Toda proposta de reforma tem vício de origem

HÉLIO SCHWARTSMAN
DA EQUIPE DE ARTICULISTAS

Há um vício de origem em toda e qualquer reforma eleitoral proposta e aprovada pelo Congresso: como são beneficiários diretos das regras vigentes, seus membros tendem a agravar as distorções que favoreceram sua própria eleição e a rejeitar eventuais melhorias que pudessem resultar num sistema mais aberto e, portanto, democrático.
Essa complicação primordial ajuda a explicar várias das dificuldades experimentadas pelo Legislativo, das pequeninas, como as reiteradas tentativas de tutelar os meios de comunicação de massa em período eleitoral, às graúdas, como a reforma política, que, embora seja frequentemente citada como redenção para todos os problemas do país, parece condenada a jamais sair do campo das belas intenções.

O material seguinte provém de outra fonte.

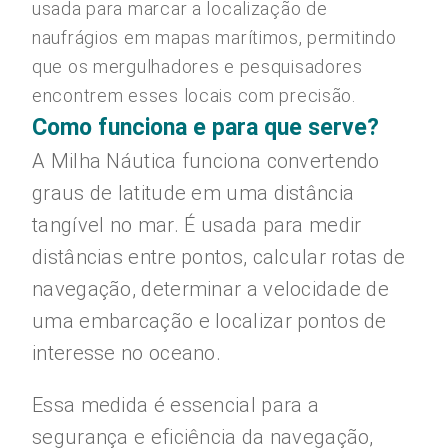
usada para marcar a localização de
naufrágios em mapas marítimos, permitindo
que os mergulhadores e pesquisadores
encontrem esses locais com precisão.
Como funciona e para que serve?
A Milha Náutica funciona convertendo
graus de latitude em uma distância
tangível no mar. É usada para medir
distâncias entre pontos, calcular rotas de
navegação, determinar a velocidade de
uma embarcação e localizar pontos de
interesse no oceano.
Essa medida é essencial para a
segurança e eficiência da navegação,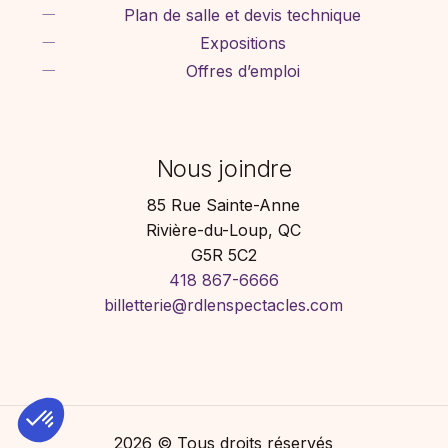
Plan de salle et devis technique
Expositions
Offres d’emploi
Nous joindre
85 Rue Sainte-Anne
Rivière-du-Loup, QC
G5R 5C2
418 867-6666
billetterie@rdlenspectacles.com
2026
© Tous droits réservés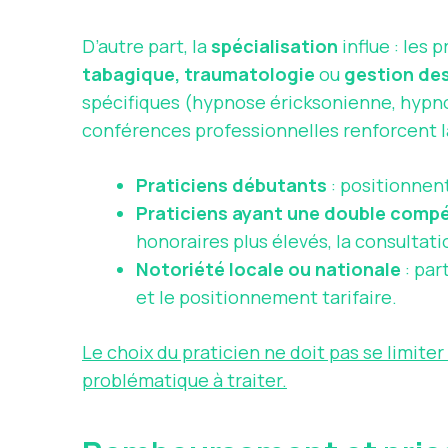
D’autre part, la
spécialisation
influe : les
tabagique, traumatologie
ou
gestion des
spécifiques (hypnose éricksonienne, hypno
conférences professionnelles renforcent 
Praticiens débutants
: positionnent
Praticiens ayant une double comp
honoraires plus élevés, la consultat
Notoriété locale ou nationale
: par
et le positionnement tarifaire.
Le choix du praticien ne doit pas se limiter
problématique à traiter.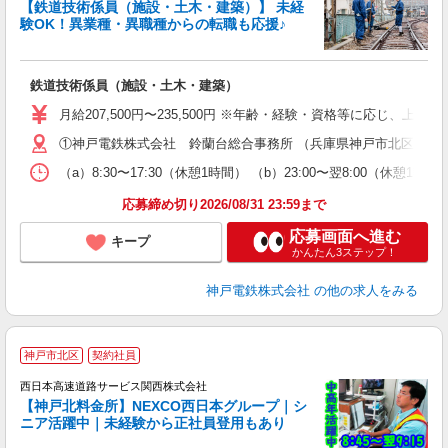
【鉄道技術係員（施設・土木・建築）】 未経
験OK！異業種・異職種からの転職も応援♪
び
鉄道技術係員（施設・土木・建築）
昇
月給207,500円〜235,500円 ※年齢・経験・資格等に応じ、上記
①神戸電鉄株式会社 鈴蘭台総合事務所 （兵庫県神戸市北区鈴蘭台南
あ
（a）8:30〜17:30（休憩1時間） （b）23:00〜翌8:00（休憩1
応募締め切り2026/08/31 23:59まで
応募画面へ進む
キープ
かんたん3ステップ！
神戸電鉄株式会社
の他の求人をみる
■
神戸市北区
契約社員
在
西日本高速道路サービス関西株式会社
【神戸北料金所】NEXCO西日本グループ｜シ
り
ニア活躍中｜未経験から正社員登用もあり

O mundo ideal de um candidato é aquele no qual ele possa dizer o que bem entende sem ter de recear o contraditório. Na impossibilidade de calar a crítica, vale pelo menos submetê-la a regras tão draconianas quanto possível, a fim de que expor eventuais disparates do pretendente a cargo público se torne uma aventura juridicamente incerta, à qual poucos estarão dispostos a arriscar-se. É nesse espírito que nossos parlamentares votam a nova Lei Eleitoral.
De modo análogo, é muito pouco provável que os legisladores venham um dia a aprovar uma reforma política que contribua para promover a coesão partidária e rompa com os laços do clientelismo. Eles, afinal, são os indivíduos que saíram vitoriosos no atual ambiente; é difícil que se empenhem de verdade em modificá-lo.
Curiosamente, os interesses de classe dos parlamentares sobrepõem-se até às divisões ideológico-partidárias. Provam-no a celeridade e desembaraço com que tramitam questões corporativas como a proposta de emenda constitucional que amplia o número de vereadores em todo o país ou os cíclicos e generosos aumentos salariais para o Legislativo.
Esse tipo de comportamento não é exclusividade do Congresso brasileiro, ainda que os vícios nos pareçam particularmente graves por aqui. Trata-se, afinal, de uma das aporias do sistema democrático com a qual é preciso conviver.
Assim, talvez seja melhor renunciar a voos muito altos -como o de uma reforma política com características de panaceia- e pressionar por mudanças pontuais não tão impossíveis de obter, como o fim definitivo da tutela de políticos sobre a internet.